WORK ITEM:
If a line in the records below contains the word "This", return that line.
------------------------------
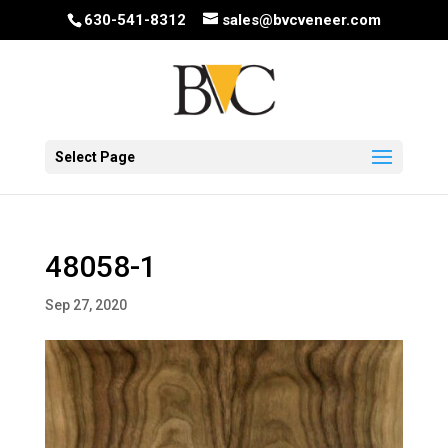
630-541-8312
sales@bvcveneer.com
Select Page
48058-1
Sep 27, 2020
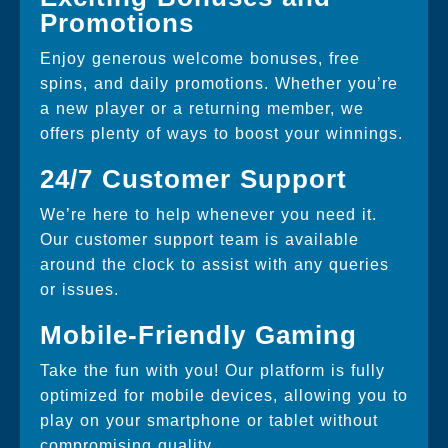
Promotions
Enjoy generous welcome bonuses, free
spins, and daily promotions. Whether you’re
a new player or a returning member, we
offers plenty of ways to boost your winnings.
24/7 Customer Support
We’re here to help whenever you need it.
Our customer support team is available
around the clock to assist with any queries
or issues.
Mobile-Friendly Gaming
Take the fun with you! Our platform is fully
optimized for mobile devices, allowing you to
play on your smartphone or tablet without
compromising quality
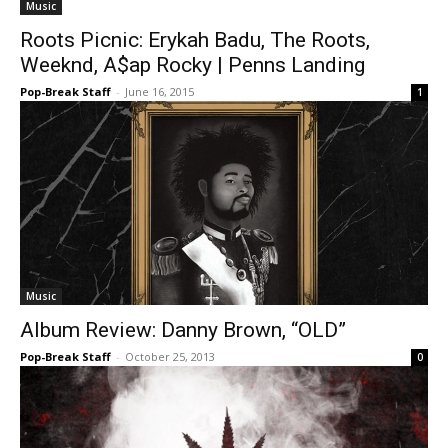
Music
Roots Picnic: Erykah Badu, The Roots,
Weeknd, A$ap Rocky | Penns Landing
Pop-Break Staff
-
June 16, 2015
1
Music
Album Review: Danny Brown, “OLD”
Pop-Break Staff
-
October 25, 2013
0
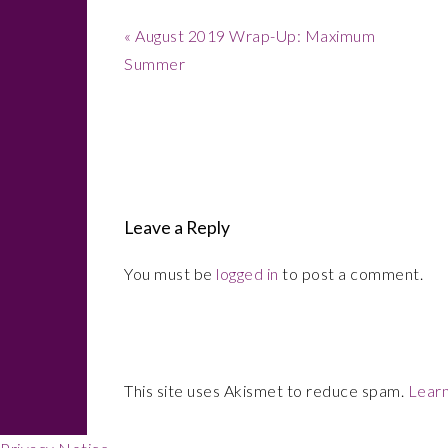
Previous
« August 2019 Wrap-Up: Maximum
Post:
Summer
Reader
Interactions
Leave a Reply
You must be
logged in
to post a comment.
This site uses Akismet to reduce spam.
Learn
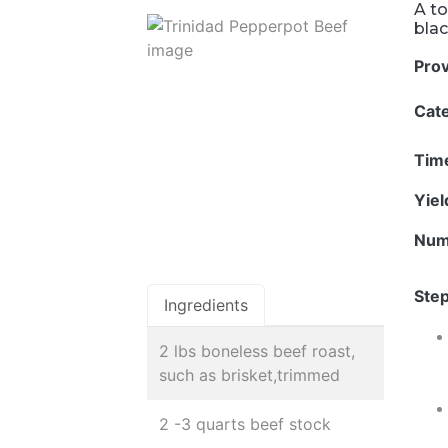
A to
blac
Pro
Cat
Tim
Yie
Num
Step
Ingredients
2 lbs boneless beef roast,
such as brisket,trimmed
2 -3 quarts beef stock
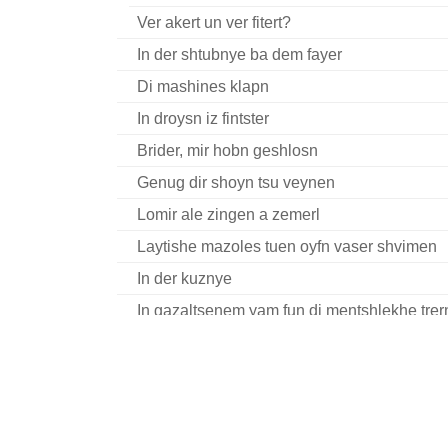
Ver akert un ver fitert?
In der shtubnye ba dem fayer
Di mashines klapn
In droysn iz fintster
Brider, mir hobn geshlosn
Genug dir shoyn tsu veynen
Lomir ale zingen a zemerl
Laytishe mazoles tuen oyfn vaser shvimen
In der kuznye
In gazaltsenem yam fun di mentshlekhe trer
Dort in vinkl in nasn keler
Trogt aroys di royt-heylike fone
Un ir muzt dokh ale visn
Dayn futers reyd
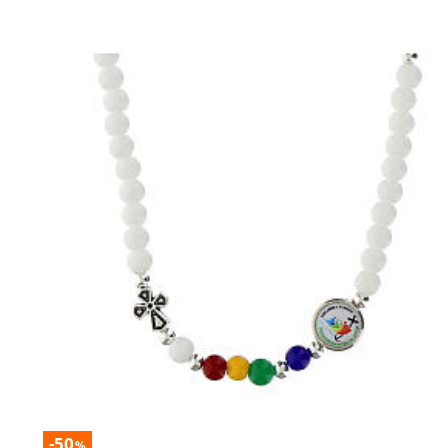
-50
%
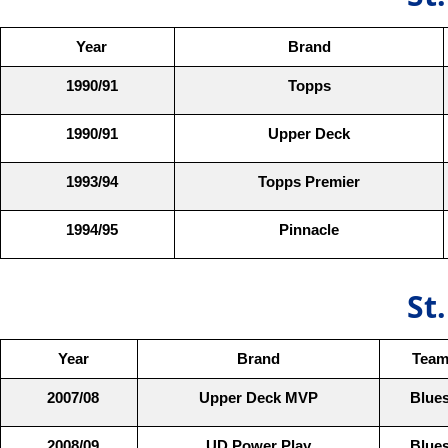
Year
Brand
1990/91
Topps
1990/91
Upper Deck
1993/94
Topps Premier
1994/95
Pinnacle
St
Year
Brand
Tea
2007/08
Upper Deck MVP
Blue
2008/09
UD Power Play
Blue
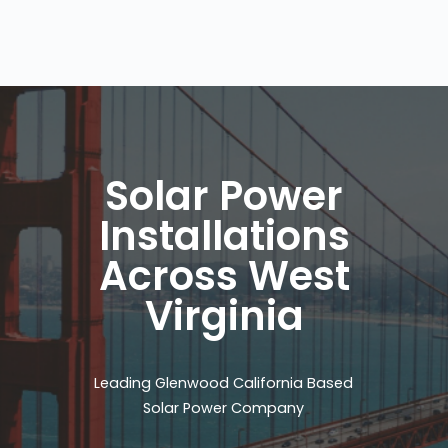
Solar Power
Installations
Across West
Virginia
Leading Glenwood California Based
Solar Power Company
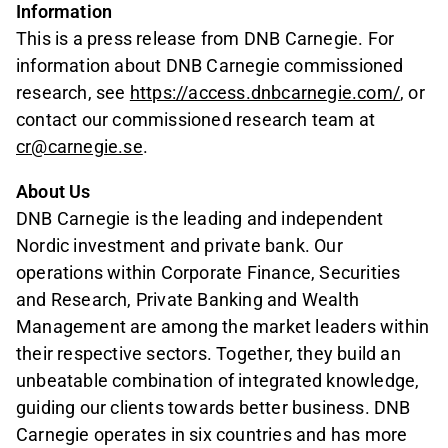
Information
This is a press release from DNB Carnegie. For
information about DNB Carnegie commissioned
research, see
https://access.dnbcarnegie.com/
, or
contact our commissioned research team at
cr@carnegie.se
.
About Us
DNB Carnegie is the leading and independent
Nordic investment and private bank. Our
operations within Corporate Finance, Securities
and Research, Private Banking and Wealth
Management are among the market leaders within
their respective sectors. Together, they build an
unbeatable combination of integrated knowledge,
guiding our clients towards better business. DNB
Carnegie operates in six countries and has more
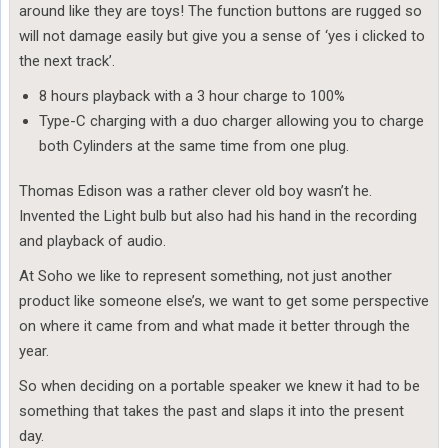
around like they are toys! The function buttons are rugged so
will not damage easily but give you a sense of ‘yes i clicked to
the next track’.
8 hours playback with a 3 hour charge to 100%
Type-C charging with a duo charger allowing you to charge
both Cylinders at the same time from one plug.
Thomas Edison was a rather clever old boy wasn’t he.
Invented the Light bulb but also had his hand in the recording
and playback of audio.
At Soho we like to represent something, not just another
product like someone else’s, we want to get some perspective
on where it came from and what made it better through the
year.
So when deciding on a portable speaker we knew it had to be
something that takes the past and slaps it into the present
day.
------------------------------
REPLY:
This site uses Akismet to reduce spam.
This is a press release from DNB Carnegie. For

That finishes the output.